The DCIA believes that the Federal Communications Commission (FCC) exceeded its authority and acted without proper Congressional approval by promulgating net neutrality regulations that took effect last year after being narrowly passed by a 3-2 vote in December 2010.
The Court of Appeals for the DC Circuit previously ruled in a case involving Comcast that the FCC lacked authorization to regulate broadband, which is currently considered an information service rather than a telecommunications service.
Instead of proceeding with caution after the court ruling, the Commission moved ahead with its open Internet order, considered by many at the time to be a “reckless power grab,” imposing additional restrictions and discriminating between wireline and wireless access providers, while excluding major portals, app store operators, search engines, and others.
The FCC’s regulations also require broadband Internet providers to disclose information about their network management practices, which in itself could be an important component of a more fully developed and properly sanctioned program to ensure transparency.
The two operators originally filed suit against the Commission’s rules in early 2011, only to have their complaint dismissed on a technicality.

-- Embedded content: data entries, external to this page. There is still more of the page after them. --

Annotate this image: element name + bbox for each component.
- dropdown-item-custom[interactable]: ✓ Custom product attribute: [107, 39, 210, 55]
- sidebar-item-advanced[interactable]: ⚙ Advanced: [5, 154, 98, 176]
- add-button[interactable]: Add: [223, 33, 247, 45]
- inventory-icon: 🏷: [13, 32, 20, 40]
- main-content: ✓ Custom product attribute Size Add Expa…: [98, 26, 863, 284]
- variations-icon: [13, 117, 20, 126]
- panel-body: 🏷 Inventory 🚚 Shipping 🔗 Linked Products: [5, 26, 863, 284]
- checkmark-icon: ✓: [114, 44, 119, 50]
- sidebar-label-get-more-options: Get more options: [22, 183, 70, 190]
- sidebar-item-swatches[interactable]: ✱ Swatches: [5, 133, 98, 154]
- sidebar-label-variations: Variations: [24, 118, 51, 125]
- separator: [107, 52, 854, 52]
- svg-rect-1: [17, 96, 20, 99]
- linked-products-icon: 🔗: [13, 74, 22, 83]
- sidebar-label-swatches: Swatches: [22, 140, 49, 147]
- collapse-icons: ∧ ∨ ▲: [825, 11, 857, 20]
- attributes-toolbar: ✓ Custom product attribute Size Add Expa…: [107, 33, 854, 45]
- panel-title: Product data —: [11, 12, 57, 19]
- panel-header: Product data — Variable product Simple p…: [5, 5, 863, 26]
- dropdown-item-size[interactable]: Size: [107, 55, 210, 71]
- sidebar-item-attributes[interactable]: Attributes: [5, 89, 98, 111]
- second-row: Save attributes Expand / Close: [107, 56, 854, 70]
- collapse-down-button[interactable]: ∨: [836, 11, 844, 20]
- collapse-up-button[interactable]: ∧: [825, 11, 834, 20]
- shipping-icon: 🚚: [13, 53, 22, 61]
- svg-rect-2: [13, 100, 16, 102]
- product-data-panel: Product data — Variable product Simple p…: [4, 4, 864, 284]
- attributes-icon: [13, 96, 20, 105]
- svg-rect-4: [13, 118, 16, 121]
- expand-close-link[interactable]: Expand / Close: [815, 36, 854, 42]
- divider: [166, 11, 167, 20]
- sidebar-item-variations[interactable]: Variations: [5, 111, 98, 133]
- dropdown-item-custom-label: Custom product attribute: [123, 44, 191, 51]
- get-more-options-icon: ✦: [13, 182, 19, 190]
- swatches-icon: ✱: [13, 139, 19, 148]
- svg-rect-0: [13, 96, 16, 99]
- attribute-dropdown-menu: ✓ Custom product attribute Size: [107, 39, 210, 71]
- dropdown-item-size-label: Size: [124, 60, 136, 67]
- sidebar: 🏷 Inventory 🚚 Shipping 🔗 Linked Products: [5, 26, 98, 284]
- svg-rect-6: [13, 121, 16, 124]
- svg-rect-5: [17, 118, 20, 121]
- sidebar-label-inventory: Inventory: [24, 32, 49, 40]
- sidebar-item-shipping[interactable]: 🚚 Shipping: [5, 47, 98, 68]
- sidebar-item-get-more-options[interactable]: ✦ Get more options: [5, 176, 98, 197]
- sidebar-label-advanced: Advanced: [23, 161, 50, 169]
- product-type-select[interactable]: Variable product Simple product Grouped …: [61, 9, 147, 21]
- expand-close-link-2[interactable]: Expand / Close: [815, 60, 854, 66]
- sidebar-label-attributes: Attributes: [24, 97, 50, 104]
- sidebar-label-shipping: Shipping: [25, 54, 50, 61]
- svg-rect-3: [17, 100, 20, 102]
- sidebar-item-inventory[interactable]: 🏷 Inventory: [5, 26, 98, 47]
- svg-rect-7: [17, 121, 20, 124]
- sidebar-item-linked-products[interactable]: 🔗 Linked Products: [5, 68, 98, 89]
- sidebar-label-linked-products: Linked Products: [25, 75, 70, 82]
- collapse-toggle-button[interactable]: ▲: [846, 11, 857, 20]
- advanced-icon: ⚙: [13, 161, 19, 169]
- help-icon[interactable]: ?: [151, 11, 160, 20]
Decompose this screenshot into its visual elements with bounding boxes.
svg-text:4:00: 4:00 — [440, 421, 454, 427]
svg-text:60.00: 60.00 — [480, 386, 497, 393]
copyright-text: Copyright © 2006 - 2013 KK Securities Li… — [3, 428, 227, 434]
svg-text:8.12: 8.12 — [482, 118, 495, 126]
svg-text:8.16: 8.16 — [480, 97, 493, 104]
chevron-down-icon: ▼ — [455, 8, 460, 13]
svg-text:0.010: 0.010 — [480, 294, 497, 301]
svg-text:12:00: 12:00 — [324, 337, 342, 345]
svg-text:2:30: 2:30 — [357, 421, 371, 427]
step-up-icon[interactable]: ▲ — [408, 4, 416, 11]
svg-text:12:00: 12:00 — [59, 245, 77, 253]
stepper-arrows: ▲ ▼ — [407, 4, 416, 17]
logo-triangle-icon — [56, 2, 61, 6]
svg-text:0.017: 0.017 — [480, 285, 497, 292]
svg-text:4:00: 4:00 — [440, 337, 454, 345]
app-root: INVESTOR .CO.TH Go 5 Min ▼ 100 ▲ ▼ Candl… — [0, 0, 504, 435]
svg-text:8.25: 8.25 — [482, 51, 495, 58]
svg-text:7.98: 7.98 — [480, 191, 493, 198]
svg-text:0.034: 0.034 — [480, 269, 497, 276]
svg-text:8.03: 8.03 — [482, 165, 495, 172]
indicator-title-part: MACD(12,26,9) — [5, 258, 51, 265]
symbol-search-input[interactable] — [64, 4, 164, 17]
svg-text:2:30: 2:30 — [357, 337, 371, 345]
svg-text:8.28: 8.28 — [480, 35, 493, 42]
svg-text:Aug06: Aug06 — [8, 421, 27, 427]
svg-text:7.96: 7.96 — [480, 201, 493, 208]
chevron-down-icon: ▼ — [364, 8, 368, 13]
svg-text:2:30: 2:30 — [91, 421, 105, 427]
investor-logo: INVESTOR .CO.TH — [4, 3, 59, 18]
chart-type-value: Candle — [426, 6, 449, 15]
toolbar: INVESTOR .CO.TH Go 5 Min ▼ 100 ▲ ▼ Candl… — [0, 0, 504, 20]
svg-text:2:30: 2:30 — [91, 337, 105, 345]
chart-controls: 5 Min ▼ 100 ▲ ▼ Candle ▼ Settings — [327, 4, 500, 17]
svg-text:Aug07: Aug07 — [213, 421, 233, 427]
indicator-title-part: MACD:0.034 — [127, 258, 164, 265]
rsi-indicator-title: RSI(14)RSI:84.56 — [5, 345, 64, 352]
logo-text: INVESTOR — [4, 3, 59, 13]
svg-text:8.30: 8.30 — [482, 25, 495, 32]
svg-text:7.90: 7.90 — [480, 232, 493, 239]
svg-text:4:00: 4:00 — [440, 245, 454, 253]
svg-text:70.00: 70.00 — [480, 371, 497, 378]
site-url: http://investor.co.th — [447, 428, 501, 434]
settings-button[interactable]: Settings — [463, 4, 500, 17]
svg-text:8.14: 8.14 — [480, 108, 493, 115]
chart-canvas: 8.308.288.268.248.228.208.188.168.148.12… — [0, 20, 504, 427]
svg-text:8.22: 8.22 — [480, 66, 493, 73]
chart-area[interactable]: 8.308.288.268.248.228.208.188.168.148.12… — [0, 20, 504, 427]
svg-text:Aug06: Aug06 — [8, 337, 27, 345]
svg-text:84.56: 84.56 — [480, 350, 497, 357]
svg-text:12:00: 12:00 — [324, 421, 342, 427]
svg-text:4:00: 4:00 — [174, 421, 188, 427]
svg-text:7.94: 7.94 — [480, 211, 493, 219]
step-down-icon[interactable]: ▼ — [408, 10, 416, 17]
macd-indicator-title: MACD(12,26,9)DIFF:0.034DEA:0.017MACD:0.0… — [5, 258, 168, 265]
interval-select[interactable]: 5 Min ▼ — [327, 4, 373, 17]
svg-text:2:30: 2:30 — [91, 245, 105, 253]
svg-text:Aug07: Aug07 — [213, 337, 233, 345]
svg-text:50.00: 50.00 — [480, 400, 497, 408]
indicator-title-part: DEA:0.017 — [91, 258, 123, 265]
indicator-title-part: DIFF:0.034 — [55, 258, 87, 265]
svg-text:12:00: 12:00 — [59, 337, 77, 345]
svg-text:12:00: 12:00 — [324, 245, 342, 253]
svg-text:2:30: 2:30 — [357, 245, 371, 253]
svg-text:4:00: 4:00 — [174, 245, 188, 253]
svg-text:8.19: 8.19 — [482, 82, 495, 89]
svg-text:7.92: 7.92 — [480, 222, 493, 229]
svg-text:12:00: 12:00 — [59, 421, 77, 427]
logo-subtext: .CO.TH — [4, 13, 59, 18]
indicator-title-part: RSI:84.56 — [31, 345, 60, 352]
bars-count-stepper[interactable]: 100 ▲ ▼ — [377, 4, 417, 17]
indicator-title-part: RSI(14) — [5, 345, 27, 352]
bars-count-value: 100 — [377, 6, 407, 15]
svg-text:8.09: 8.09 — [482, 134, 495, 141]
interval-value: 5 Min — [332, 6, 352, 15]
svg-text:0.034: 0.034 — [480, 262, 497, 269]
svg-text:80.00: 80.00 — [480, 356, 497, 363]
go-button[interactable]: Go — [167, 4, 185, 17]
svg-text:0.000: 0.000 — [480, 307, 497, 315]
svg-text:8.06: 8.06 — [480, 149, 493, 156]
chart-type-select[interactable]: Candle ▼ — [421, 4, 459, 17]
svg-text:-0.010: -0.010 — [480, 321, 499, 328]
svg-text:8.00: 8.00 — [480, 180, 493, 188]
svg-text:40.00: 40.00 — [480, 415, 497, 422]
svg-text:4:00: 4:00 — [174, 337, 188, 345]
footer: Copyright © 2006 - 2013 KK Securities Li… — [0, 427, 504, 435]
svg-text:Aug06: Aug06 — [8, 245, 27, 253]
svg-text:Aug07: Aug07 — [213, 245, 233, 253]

The suit was re-filed, and in March the court allowed the challenge to proceed after dismissing the FCC’s request for a delay.
The companies argue that the rules should be vacated because they conflict with the Communications Act, are outside the FCC’s authority, and violate constitutional rights.

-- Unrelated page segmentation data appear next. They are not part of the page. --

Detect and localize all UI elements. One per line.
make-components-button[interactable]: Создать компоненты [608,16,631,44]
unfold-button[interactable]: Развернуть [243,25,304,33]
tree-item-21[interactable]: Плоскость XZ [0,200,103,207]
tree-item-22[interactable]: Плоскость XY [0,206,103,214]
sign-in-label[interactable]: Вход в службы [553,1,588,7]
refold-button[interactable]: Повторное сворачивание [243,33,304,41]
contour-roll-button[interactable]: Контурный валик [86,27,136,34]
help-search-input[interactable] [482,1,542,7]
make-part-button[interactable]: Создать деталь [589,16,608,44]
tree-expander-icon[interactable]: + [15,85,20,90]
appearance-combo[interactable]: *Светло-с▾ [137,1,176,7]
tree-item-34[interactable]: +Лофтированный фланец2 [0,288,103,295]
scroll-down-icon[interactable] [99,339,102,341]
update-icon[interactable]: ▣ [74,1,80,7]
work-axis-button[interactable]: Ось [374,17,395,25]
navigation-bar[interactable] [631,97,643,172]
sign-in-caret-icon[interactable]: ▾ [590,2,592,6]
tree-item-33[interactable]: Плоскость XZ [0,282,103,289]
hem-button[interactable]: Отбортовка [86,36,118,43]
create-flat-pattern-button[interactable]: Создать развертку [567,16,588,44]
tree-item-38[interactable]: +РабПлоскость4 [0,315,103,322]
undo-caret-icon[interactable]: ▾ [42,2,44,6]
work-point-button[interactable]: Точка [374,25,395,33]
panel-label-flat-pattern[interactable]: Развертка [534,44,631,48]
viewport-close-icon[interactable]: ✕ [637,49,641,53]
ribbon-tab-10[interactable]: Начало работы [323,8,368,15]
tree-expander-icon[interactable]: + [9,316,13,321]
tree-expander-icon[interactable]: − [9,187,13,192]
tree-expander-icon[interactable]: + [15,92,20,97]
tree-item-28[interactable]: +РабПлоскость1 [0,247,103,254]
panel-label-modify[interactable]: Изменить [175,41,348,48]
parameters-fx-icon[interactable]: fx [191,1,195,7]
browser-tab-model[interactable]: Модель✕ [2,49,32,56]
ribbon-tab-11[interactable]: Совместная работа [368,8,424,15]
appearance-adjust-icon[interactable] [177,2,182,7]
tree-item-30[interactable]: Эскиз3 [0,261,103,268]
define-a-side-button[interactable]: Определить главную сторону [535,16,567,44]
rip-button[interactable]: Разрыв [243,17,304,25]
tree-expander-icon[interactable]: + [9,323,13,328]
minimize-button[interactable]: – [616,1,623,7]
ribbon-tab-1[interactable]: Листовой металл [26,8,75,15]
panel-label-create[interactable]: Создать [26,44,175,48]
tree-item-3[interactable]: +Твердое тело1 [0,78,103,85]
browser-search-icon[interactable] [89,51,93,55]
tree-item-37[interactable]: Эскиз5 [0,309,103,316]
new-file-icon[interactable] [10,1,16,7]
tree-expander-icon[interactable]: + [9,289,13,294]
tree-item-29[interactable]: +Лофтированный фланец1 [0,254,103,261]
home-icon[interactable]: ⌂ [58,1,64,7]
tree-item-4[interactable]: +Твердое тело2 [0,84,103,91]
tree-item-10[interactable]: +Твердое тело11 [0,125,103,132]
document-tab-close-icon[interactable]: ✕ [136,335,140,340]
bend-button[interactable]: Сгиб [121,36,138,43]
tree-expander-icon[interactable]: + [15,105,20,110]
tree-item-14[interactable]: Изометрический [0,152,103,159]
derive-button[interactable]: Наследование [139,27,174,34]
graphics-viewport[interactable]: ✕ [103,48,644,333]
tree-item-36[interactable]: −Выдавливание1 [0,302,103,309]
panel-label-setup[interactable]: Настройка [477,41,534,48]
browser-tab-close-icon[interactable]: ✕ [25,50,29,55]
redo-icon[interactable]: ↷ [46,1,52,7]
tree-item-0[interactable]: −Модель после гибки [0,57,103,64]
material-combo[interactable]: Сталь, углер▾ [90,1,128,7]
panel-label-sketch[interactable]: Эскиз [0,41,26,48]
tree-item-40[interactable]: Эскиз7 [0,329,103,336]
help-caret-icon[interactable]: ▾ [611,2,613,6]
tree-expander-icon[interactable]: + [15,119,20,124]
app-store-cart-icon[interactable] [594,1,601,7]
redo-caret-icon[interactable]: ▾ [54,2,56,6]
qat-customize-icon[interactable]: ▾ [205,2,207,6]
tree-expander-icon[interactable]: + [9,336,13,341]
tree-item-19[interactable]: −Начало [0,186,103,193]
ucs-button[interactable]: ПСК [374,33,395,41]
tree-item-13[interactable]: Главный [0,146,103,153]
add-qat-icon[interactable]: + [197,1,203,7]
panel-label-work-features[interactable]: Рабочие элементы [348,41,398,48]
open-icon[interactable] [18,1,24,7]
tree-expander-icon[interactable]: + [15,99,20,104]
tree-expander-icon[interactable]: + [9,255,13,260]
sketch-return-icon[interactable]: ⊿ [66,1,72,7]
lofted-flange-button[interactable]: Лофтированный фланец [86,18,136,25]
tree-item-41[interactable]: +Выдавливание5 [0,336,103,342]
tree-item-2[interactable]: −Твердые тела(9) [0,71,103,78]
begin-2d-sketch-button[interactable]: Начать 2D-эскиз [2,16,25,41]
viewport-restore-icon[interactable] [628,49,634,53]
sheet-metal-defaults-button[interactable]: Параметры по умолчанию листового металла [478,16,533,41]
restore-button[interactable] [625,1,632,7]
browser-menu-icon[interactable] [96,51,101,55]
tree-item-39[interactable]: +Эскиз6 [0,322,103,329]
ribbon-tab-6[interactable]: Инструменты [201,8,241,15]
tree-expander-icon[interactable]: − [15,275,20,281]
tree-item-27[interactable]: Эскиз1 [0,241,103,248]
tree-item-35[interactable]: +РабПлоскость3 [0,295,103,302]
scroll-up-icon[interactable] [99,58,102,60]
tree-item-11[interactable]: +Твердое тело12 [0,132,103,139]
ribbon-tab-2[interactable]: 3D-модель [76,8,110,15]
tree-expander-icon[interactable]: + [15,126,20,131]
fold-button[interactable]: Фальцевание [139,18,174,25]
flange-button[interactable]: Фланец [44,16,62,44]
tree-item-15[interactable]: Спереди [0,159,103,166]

In a more difficult argument, the telecoms’ appellate brief also contends that the regulations violate their free speech rights because they strip providers of control over what they transmit and how they transmit it, and compel carriage without compensation.
Their point is that other major gatekeepers to Internet-based content are excluded from this anti-discrimination requirement. Whether others should be included, or whether there should be different standards for different participants in the web ecosystem remains an unanswered but important issue at this juncture.

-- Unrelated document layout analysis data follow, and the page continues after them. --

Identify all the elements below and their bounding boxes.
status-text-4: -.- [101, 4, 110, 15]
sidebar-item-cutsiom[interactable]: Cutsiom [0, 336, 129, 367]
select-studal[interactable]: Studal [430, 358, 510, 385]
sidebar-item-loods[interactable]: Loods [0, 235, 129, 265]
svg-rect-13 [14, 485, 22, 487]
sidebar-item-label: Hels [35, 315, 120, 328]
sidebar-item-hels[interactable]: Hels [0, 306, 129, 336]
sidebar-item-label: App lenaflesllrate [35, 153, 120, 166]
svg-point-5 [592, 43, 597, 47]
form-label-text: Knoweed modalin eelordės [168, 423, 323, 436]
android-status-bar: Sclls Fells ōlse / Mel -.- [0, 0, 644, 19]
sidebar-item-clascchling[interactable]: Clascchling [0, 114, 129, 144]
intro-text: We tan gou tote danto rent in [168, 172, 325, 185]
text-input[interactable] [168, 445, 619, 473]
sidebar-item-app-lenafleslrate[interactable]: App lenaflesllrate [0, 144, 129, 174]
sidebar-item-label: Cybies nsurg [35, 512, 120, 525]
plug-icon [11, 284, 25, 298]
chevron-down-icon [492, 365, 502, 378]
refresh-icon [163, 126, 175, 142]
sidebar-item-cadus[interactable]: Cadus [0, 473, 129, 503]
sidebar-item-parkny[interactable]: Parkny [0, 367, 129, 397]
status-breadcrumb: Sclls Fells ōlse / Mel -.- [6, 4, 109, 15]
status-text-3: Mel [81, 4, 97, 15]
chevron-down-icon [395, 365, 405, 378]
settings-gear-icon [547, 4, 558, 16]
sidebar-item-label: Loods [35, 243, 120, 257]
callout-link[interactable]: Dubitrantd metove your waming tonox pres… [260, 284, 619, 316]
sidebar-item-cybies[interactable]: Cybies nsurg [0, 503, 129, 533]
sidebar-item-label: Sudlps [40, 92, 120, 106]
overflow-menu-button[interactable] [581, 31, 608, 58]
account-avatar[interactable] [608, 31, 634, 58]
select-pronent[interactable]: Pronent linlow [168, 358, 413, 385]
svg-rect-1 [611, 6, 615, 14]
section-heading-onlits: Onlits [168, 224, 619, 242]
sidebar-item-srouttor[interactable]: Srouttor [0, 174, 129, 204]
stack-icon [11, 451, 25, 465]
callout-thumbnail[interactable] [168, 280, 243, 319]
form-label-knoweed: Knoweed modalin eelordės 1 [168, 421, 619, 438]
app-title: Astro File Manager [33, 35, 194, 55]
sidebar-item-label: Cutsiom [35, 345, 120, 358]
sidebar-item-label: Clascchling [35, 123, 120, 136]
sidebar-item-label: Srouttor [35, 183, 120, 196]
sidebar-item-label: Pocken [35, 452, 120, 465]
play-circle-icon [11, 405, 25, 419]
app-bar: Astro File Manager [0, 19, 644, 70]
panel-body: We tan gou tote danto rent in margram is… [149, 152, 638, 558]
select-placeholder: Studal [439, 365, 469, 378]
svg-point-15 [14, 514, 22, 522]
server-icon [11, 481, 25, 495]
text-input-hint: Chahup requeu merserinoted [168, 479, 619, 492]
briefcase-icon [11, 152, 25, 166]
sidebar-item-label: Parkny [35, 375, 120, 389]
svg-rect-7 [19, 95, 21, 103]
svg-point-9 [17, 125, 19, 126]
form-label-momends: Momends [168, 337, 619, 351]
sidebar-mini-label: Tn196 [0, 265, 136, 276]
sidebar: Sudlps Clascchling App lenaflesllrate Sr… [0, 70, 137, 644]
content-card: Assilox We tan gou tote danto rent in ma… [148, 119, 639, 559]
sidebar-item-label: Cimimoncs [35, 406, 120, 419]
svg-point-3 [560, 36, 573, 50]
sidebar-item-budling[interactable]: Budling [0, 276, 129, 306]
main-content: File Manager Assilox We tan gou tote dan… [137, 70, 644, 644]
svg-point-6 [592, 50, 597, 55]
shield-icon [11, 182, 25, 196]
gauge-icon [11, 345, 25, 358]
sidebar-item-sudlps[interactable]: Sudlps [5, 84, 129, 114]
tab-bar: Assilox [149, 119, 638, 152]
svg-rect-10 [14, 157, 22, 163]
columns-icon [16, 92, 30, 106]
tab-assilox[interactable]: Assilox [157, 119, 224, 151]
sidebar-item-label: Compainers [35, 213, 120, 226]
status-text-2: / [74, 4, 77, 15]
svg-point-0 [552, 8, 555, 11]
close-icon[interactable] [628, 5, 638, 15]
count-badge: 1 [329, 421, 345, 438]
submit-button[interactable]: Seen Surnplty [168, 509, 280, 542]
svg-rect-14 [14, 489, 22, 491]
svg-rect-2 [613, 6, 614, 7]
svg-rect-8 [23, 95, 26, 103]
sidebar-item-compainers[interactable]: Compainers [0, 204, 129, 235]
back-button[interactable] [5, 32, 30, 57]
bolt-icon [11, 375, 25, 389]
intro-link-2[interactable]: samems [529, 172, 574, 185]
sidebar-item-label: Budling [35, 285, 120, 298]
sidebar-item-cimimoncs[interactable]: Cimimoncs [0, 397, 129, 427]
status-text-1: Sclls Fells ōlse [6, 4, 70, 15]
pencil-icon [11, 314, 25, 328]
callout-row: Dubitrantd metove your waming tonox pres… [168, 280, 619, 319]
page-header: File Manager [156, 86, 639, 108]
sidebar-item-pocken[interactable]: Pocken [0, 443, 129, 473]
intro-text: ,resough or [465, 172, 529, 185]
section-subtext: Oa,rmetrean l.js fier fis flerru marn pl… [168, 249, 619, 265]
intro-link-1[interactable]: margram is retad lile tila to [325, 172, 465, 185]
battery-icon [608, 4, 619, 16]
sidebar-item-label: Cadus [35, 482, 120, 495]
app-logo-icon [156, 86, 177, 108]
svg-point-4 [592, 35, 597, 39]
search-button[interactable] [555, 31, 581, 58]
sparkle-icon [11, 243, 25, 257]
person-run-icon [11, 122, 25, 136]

This also opens a more complex set of considerations, including placement of liability for copyright infringement and the question of censorship, which need far more discussion in the context of an acceptable regulatory process.
In addition, the concerns voiced by both independent (as opposed to carrier-owned) content providers and public advocacy groups regarding fair and equitable treatment of Internet data remain unanswered.
From the DCIA’s perspective, which is focused on commercial advancement of distributed computing over the Internet and other networks, the FCC’s movements here have been in no way beneficial.
Without a more comprehensive approach, too much marketplace uncertainty remains, and private sector interests and the public at large would be better served by vacating the Commission’s current rules.
The FCC’s regulations, which ban all Internet access providers from blocking sites or competing applications and impose greater restrictions on those that do so through wireline networks, may have been well intended, but were clearly premature and incomplete. The basic problem, as noted above (and at the time it was issued) is that the FCC’s order imposes classic common-carrier obligations on broadband providers, which is prohibited by the Communications Act.
Further complicating this issue, the advocacy group Free Press, which also sued the FCC contending that it acted arbitrarily in adopting different standards for wireless and wireline providers, this week withdrew its lawsuit rather than file a brief in the case.
The group isn’t satisfied with the neutrality regulations, but decided to drop the litigation; which it was pursuing in order to improve the rules and not contest the FCC’s authority or basis for imposing them.
Free Press and a coalition of more than 100 organizations, academics, start-up founders, and tech innovators instead launched the Declaration of Internet Freedom — five principles outlining the basic freedoms that all Internet users should enjoy. This effort is meant to spark a passionate, global discussion among Internet users and communities about the Internet and our role in protecting it.
What is needed is a complete reworking on the now outdated Communications Act in light of today’s Internet and the business realities of providing access and fostering continued investment and innovation.
If the court simply overturns the FCC’s regulations, wireless and broadband Internet providers could be allowed to block online content and competing services, and that would not be a good thing. And the potential for consumer net users and digital content providers to benefit from more advanced and flexible services could be curtailed if the court doesn’t do so, and that would be bad, too.
The FCC’s response to the telecoms’ brief is due in September. Meanwhile, if you agree that Expression, Access, Openness, Innovation, and Privacy are principles that should be secured for the Internet globally, please sign the Declaration of Internet Freedom. Share wisely, and take care.